Another mural by illustrator Robert Knight Ryland on the back wall of the auditorium depicts The Dutch and Indians trading is my students' favorite. It looks like one of the Natives is taking a selfie, but in fact is looking at himself in a mirror. I use this mural to teach students how to think like a historian, asking them to analyze the illustrator's Point of View, Audience, Purpose and Accuracy. Did Natives actually dress like that? Is the depiction of Native women as bare breasted historically accurate or was this an attempt to depict them as exotic, savage or primitive? For students first project in US History they will analyze and source a mural of their choosing for authorship, purpose, perspective and bias and then write a formal caption.
Students also debate how to memorialize the past and the controversy surrounding historical depictions in public schools by making comparisons to other high schools, such as George Washington in San Francisco. In 2022, students reached a unanimous consensus that the lobby should be preserved for posterity and as a result students began to petition and applied to the NYC landmarks commission to seek interior landmarking status. In 2023, student position on the murals were more mixed with several students adamant on replacement and preferring new artworks. Students engage in civil civic discourse and grapple with these multiple perspectives, ultimately deciding for themselves how to take action on historic preservation.
Do you want to learn more about the history of Washington Irving High School? Click Below.
Over the years, students have told me that this is the coolest field trip they have been on, even though its technically "not a trip" because we didn’t leave school. Since all our students must go through metal detectors upon entry, I'm glad this historic lobby can be experienced in a different, more academic way.
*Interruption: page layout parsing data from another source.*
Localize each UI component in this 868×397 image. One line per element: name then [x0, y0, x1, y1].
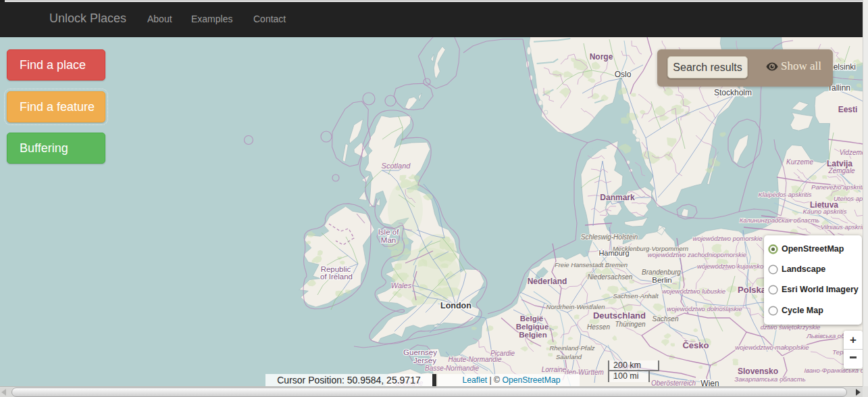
- svg-text:Belgien: Belgien: [519, 331, 547, 339]
- svg-text:województwo dolnośląskie: województwo dolnośląskie: [667, 305, 742, 312]
- svg-text:Закарпатська область: Закарпатська область: [734, 375, 805, 383]
- svg-text:województwo pomorskie: województwo pomorskie: [693, 235, 763, 242]
- svg-text:Sachsen-Anhalt: Sachsen-Anhalt: [613, 292, 658, 300]
- svg-text:Eesti: Eesti: [838, 105, 858, 114]
- svg-text:Norge: Norge: [590, 52, 613, 62]
- svg-text:Česko: Česko: [682, 340, 709, 350]
- svg-text:Scotland: Scotland: [382, 162, 411, 170]
- svg-text:Niedersachsen: Niedersachsen: [588, 273, 633, 281]
- svg-text:Mecklenburg-Vorpommern: Mecklenburg-Vorpommern: [613, 245, 688, 252]
- svg-text:Kurzeme: Kurzeme: [786, 158, 813, 166]
- svg-text:Panevėžio apskritis: Panevėžio apskritis: [811, 183, 867, 191]
- svg-text:Nederland: Nederland: [528, 277, 567, 286]
- svg-text:Saarland: Saarland: [556, 353, 582, 360]
- svg-text:Hessen: Hessen: [587, 323, 610, 331]
- svg-text:Wales: Wales: [391, 281, 412, 289]
- svg-text:Sachsen: Sachsen: [653, 315, 679, 323]
- svg-text:of Ireland: of Ireland: [320, 273, 353, 281]
- svg-text:Belgique: Belgique: [516, 323, 549, 331]
- svg-text:Haute-Normandie: Haute-Normandie: [449, 356, 502, 363]
- svg-text:Freie Hansestadt Bremen: Freie Hansestadt Bremen: [555, 261, 628, 268]
- svg-text:Lorraine: Lorraine: [542, 366, 567, 373]
- svg-text:België: België: [520, 314, 544, 323]
- svg-text:Berlin: Berlin: [652, 276, 671, 284]
- svg-text:Danmark: Danmark: [600, 193, 635, 202]
- svg-text:Nordrhein-Westfalen: Nordrhein-Westfalen: [546, 303, 605, 310]
- svg-text:Brandenburg: Brandenburg: [642, 268, 681, 276]
- svg-text:Guernsey: Guernsey: [403, 348, 437, 356]
- svg-text:Львівська обл: Львівська обл: [806, 332, 848, 340]
- svg-text:Vilniaus apskritis: Vilniaus apskritis: [821, 223, 868, 231]
- svg-text:Isle of: Isle of: [378, 228, 399, 236]
- svg-text:województwo lubuskie: województwo lubuskie: [662, 287, 725, 295]
- svg-text:London: London: [440, 301, 471, 310]
- svg-text:Vidzeme: Vidzeme: [840, 149, 866, 156]
- svg-text:Zemgale: Zemgale: [828, 167, 855, 174]
- svg-text:Stockholm: Stockholm: [714, 88, 752, 97]
- svg-text:Schleswig-Holstein: Schleswig-Holstein: [581, 233, 638, 241]
- svg-text:Man: Man: [381, 236, 396, 244]
- svg-text:Deutschland: Deutschland: [593, 310, 646, 321]
- svg-text:Oslo: Oslo: [615, 70, 632, 79]
- svg-text:Thüringen: Thüringen: [615, 321, 645, 328]
- svg-text:województwo małopolskie: województwo małopolskie: [735, 344, 809, 351]
- svg-text:Basse-Normandie: Basse-Normandie: [425, 365, 479, 372]
- svg-text:Kauno apskritis: Kauno apskritis: [803, 208, 847, 215]
- svg-text:Rheinland-Pfalz: Rheinland-Pfalz: [549, 344, 594, 352]
- svg-text:Klaipėdos apskritis: Klaipėdos apskritis: [758, 191, 811, 198]
- svg-text:Jersey: Jersey: [413, 356, 436, 365]
- svg-text:Slovensko: Slovensko: [738, 367, 778, 376]
- svg-text:Калининградская область: Калининградская область: [740, 216, 820, 224]
- svg-text:Polska: Polska: [738, 285, 767, 295]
These types of experiences connect students to local history and the legacy left by all students and educators that came before them. I build on this experience throughout the school year by sharing journals and notebooks that have been preserved from Washington Irving students so they can learn first hand about American history through the eyes and experiences of students, students who learned in the same classrooms and entered school everyday through the very same lobby.
In February 2024, students will discuss the history of the school with author and historian Jonathan Ned Katz who is seeking information about WIHS as part of his research about Eve Adams who attended general language classes to learn English, like so many other immigrants of days past and present.